/---

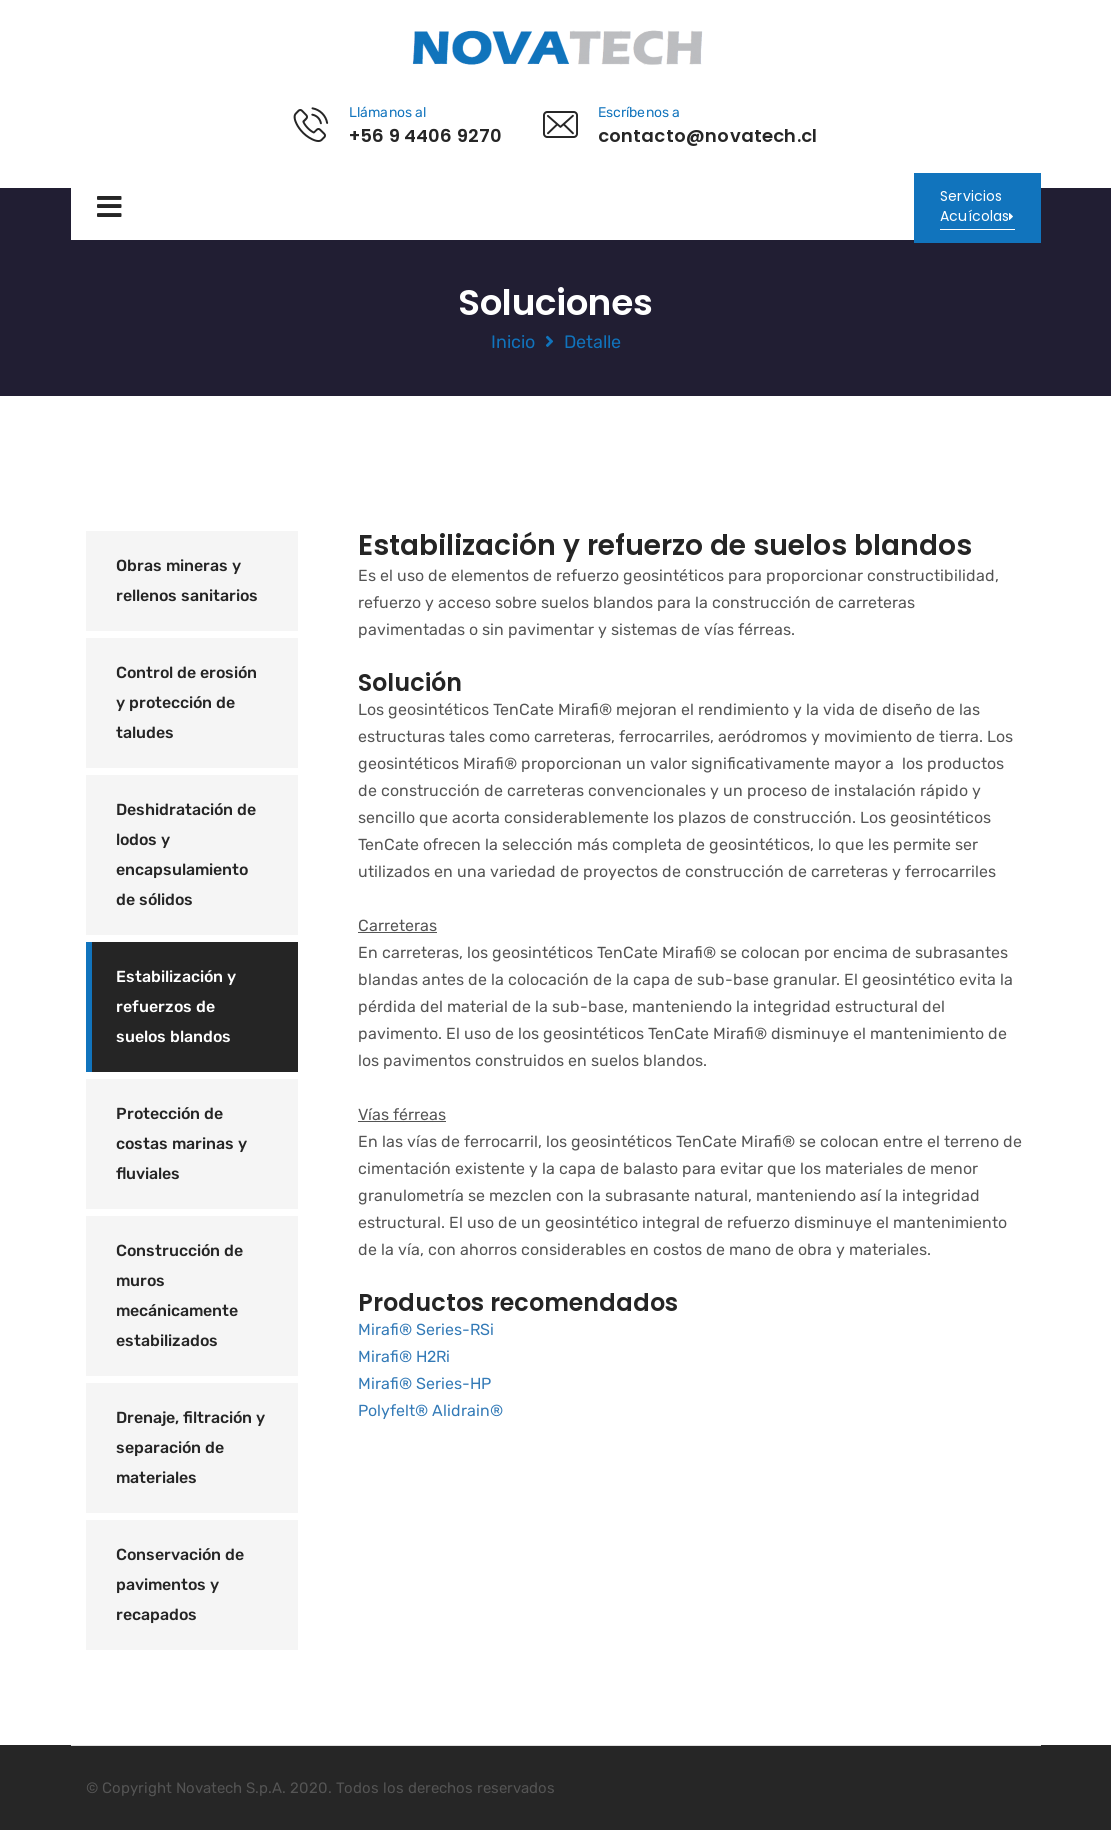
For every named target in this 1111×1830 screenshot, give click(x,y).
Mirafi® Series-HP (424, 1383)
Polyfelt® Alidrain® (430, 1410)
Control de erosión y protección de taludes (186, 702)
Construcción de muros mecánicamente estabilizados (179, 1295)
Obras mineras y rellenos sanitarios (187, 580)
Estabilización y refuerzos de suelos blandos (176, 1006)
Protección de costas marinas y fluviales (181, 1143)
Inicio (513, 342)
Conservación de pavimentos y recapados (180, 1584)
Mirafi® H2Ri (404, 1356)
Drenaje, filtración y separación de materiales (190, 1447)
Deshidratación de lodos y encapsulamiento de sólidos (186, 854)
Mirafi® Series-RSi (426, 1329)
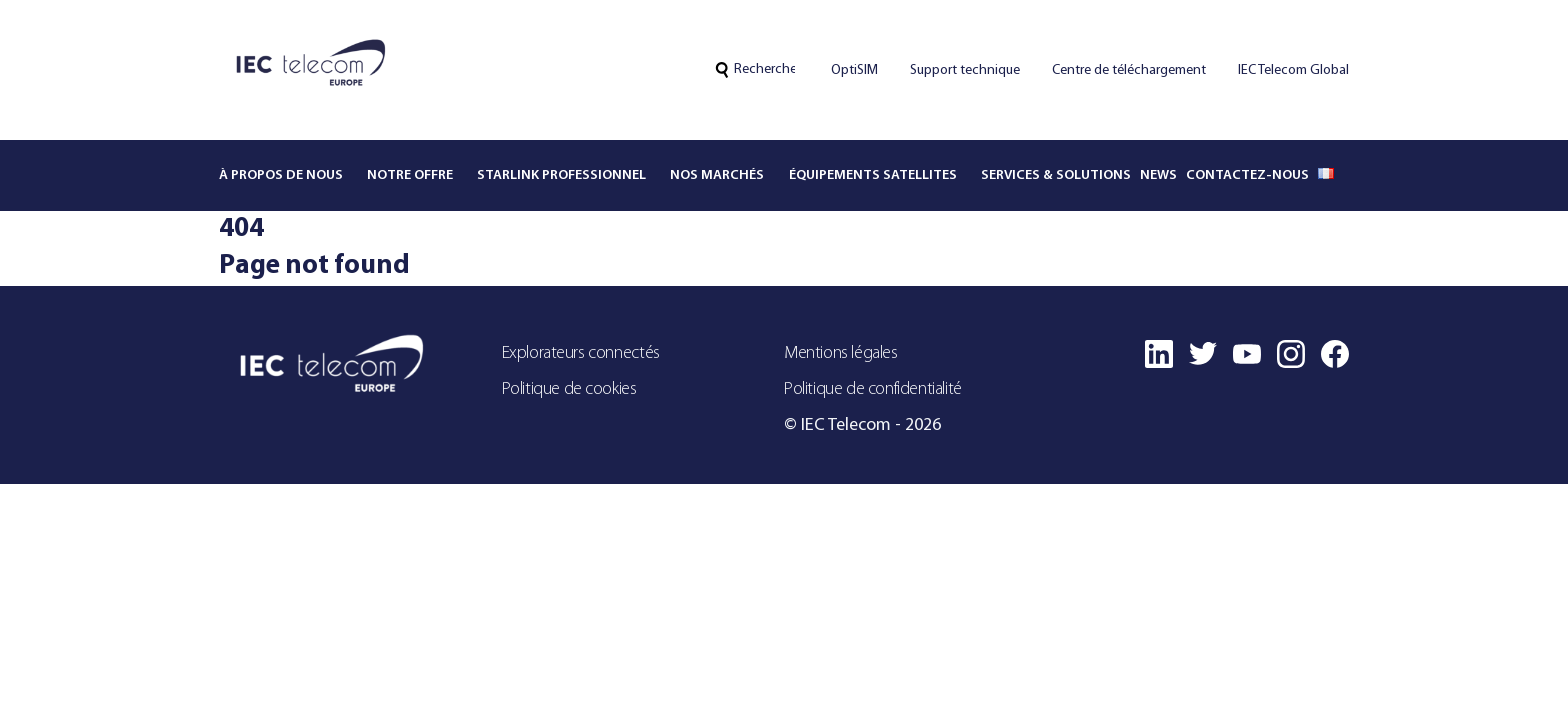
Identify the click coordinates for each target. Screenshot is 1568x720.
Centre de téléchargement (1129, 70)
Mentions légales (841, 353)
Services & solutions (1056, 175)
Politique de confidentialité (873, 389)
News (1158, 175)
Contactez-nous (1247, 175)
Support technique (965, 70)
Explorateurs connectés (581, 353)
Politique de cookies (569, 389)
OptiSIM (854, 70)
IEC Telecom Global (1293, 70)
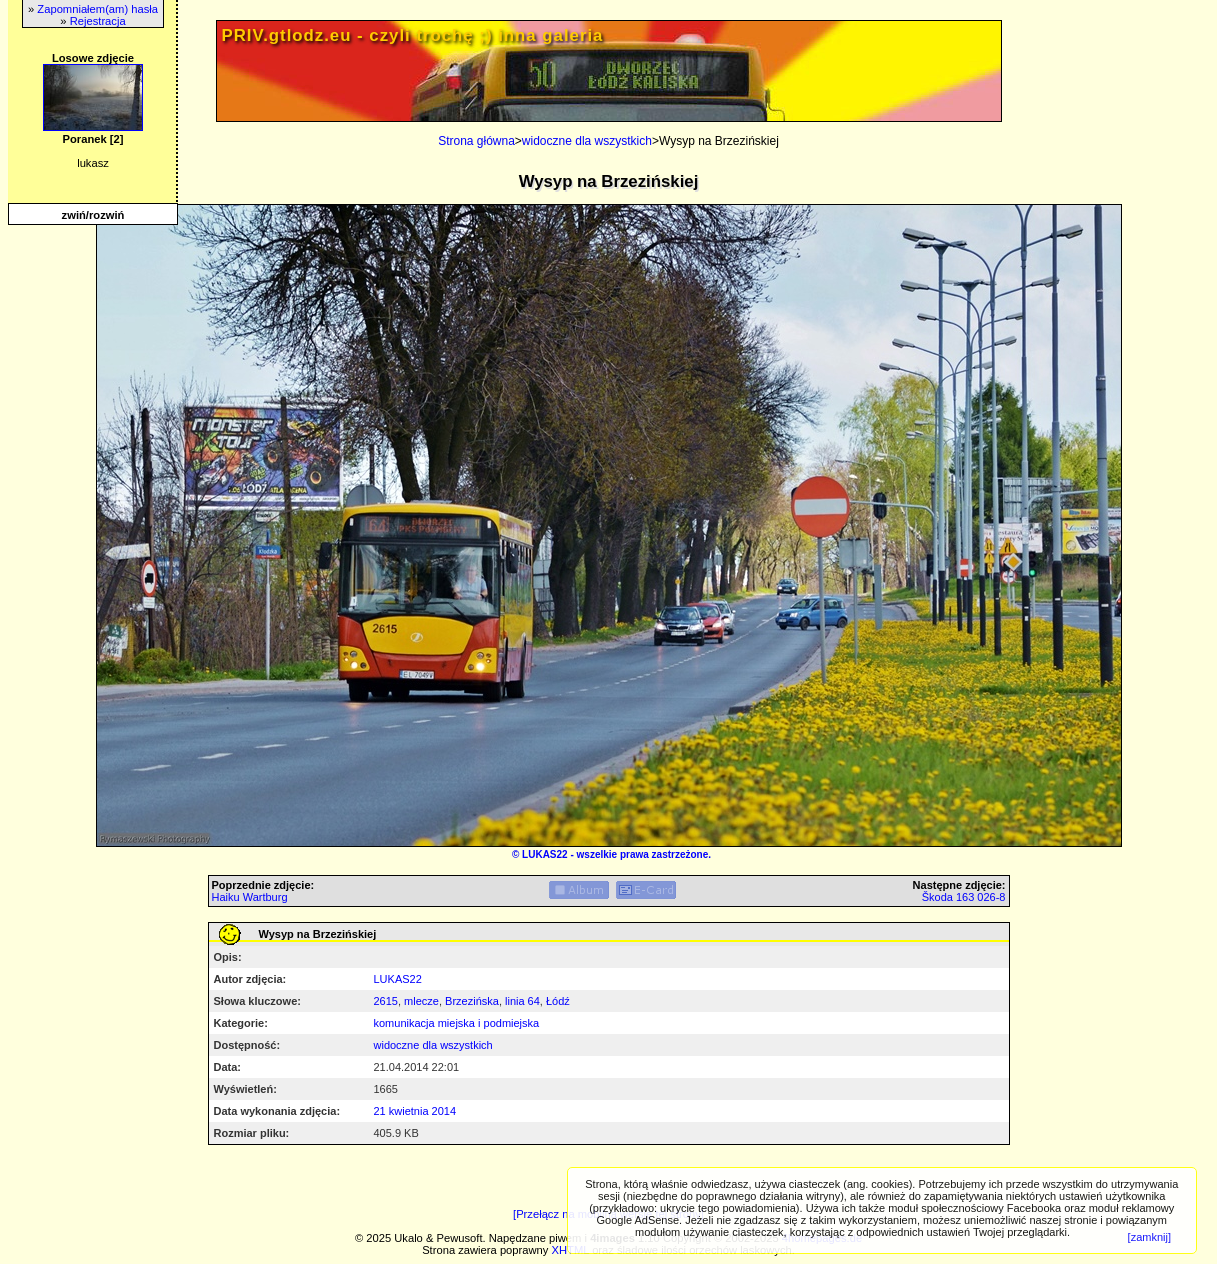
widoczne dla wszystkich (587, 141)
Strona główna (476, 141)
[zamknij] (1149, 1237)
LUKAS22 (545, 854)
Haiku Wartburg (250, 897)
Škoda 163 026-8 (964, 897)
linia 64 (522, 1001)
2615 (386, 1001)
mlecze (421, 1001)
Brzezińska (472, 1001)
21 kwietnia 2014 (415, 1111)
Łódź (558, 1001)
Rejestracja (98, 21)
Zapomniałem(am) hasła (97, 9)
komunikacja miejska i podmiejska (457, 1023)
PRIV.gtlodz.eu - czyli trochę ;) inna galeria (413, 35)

\---

→ **BRIEF**
Copy out every line in the records where the word "target" is found.

→ **ANSWER FOR THIS EXERCISE**
For every named target in this 1111×1830 screenshot, give click(x,y).
Identify the click coordinates for each target. Screenshot is 1568x720.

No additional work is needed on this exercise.